WHAT IS REQUIRED
I need each line of the entries below that includes the string "Note".

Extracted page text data
---+---

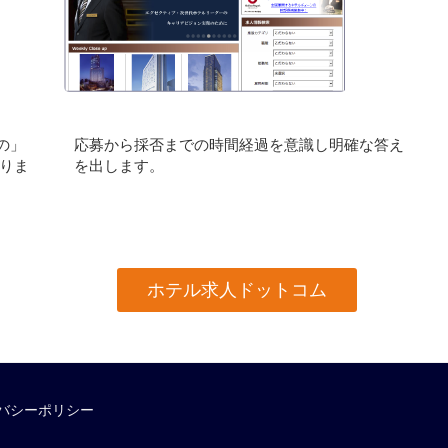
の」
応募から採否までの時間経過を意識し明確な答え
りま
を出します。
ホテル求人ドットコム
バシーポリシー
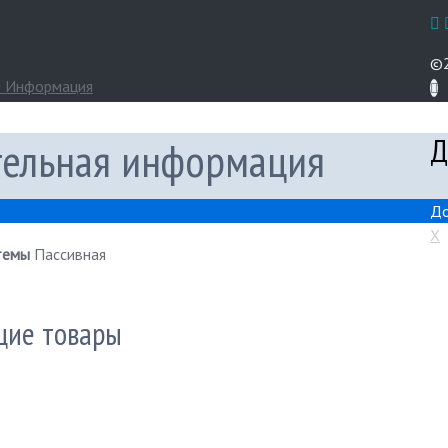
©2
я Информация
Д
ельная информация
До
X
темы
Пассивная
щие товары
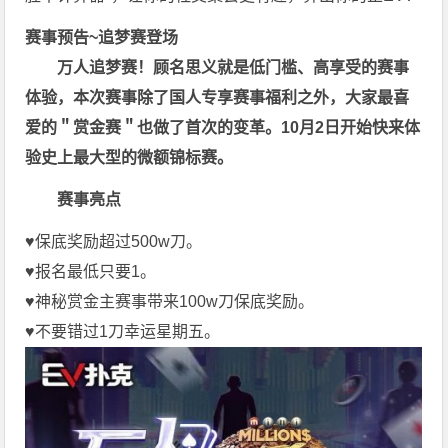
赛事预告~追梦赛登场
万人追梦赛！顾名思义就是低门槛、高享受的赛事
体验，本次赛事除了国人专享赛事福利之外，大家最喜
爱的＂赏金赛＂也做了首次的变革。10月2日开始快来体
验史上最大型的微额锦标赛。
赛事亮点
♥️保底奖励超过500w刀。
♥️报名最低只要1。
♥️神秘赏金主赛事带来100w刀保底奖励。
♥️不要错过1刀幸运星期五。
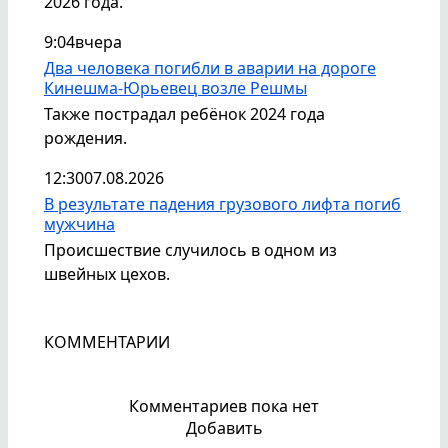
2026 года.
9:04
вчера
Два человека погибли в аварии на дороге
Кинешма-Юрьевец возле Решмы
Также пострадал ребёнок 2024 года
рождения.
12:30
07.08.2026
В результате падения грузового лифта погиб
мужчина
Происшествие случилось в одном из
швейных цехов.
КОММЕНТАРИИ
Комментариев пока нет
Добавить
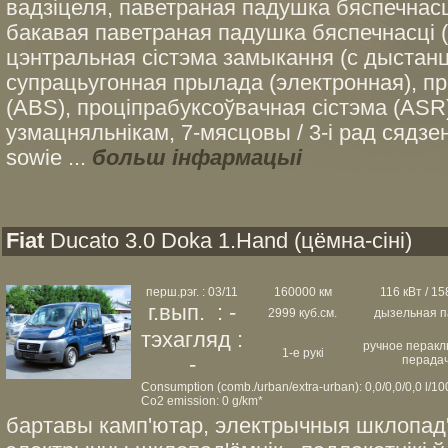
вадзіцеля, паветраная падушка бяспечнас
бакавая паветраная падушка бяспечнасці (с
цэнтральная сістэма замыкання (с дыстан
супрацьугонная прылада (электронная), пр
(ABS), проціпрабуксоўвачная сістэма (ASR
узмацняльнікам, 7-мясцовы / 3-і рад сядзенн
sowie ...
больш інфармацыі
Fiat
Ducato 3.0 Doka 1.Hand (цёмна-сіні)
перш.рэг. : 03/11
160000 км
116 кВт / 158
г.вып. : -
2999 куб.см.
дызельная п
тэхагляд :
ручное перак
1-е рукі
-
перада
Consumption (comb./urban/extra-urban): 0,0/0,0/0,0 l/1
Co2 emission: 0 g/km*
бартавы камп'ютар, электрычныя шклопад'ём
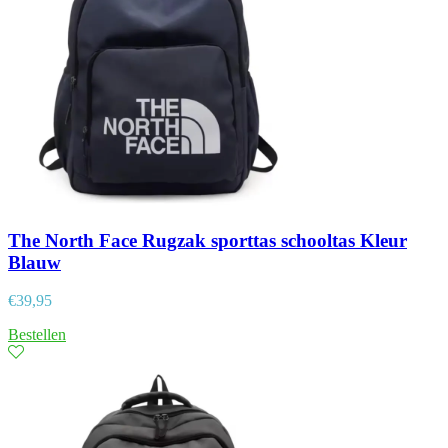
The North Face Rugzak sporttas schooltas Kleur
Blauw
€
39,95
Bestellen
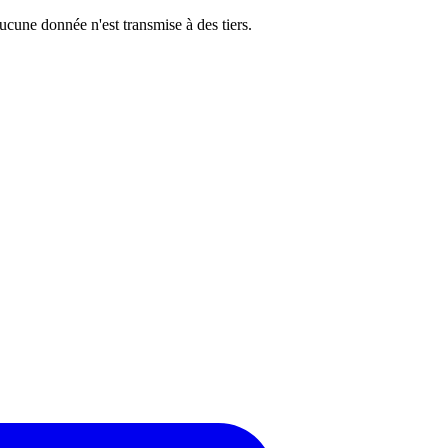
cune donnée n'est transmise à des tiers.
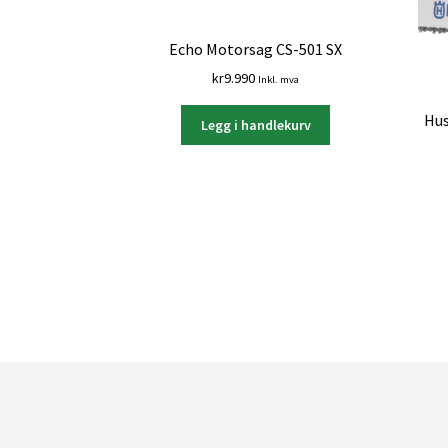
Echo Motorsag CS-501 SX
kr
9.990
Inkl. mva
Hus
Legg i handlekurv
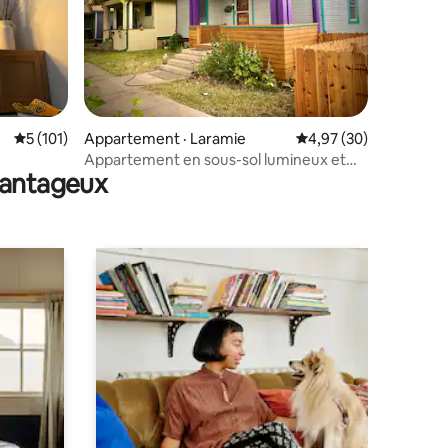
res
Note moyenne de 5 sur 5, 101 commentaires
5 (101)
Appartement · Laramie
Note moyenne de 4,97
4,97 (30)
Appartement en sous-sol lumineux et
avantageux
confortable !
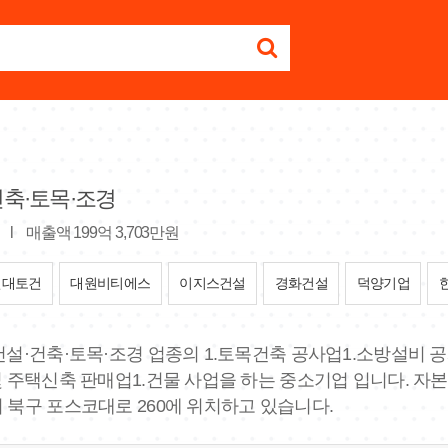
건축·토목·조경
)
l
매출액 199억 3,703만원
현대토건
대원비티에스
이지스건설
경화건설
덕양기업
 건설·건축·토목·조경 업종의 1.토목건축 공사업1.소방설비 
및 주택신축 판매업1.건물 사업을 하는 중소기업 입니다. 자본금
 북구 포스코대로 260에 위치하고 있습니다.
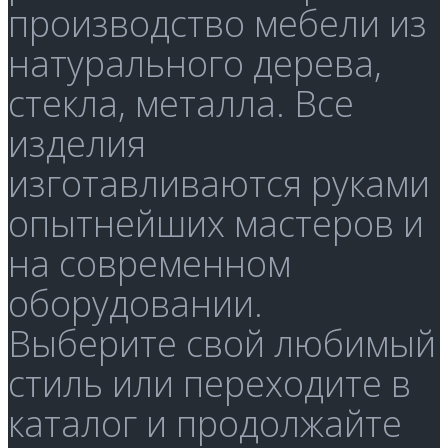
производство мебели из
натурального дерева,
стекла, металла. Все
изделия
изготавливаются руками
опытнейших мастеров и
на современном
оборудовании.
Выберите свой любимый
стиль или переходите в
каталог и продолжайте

---+---

RESULT OF THIS EXERCISE
Note moyenne de 5 sur 5, 101 commentaires
Note moyenne de 4,97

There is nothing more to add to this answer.